**Record extracts**

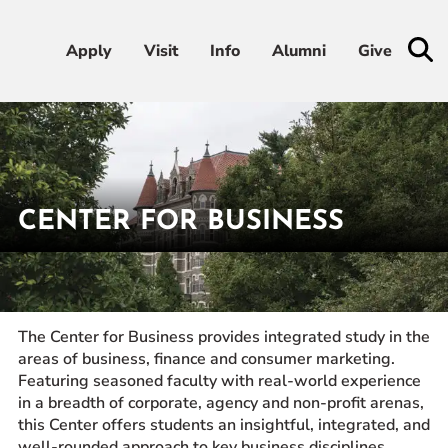
Apply
Apply
Visit
Visit
Info
Info
Alumni
Alumni
Give
Give
Admissions & Aid
Academics
CENTER FOR BUSINESS
Student Life
Home
Academics
Academic Centers
Center for Business
Athletics
The Center for Business provides integrated study in the
areas of business, finance and consumer marketing.
About
Featuring seasoned faculty with real-world experience
in a breadth of corporate, agency and non-profit arenas,
this Center offers students an insightful, integrated, and
RESOURCES FOR
well-rounded approach to key business disciplines,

**Problem requirements**
A single number is the whole answer: how many lines of the records contain the word "integrated".

**Completed exercise**
2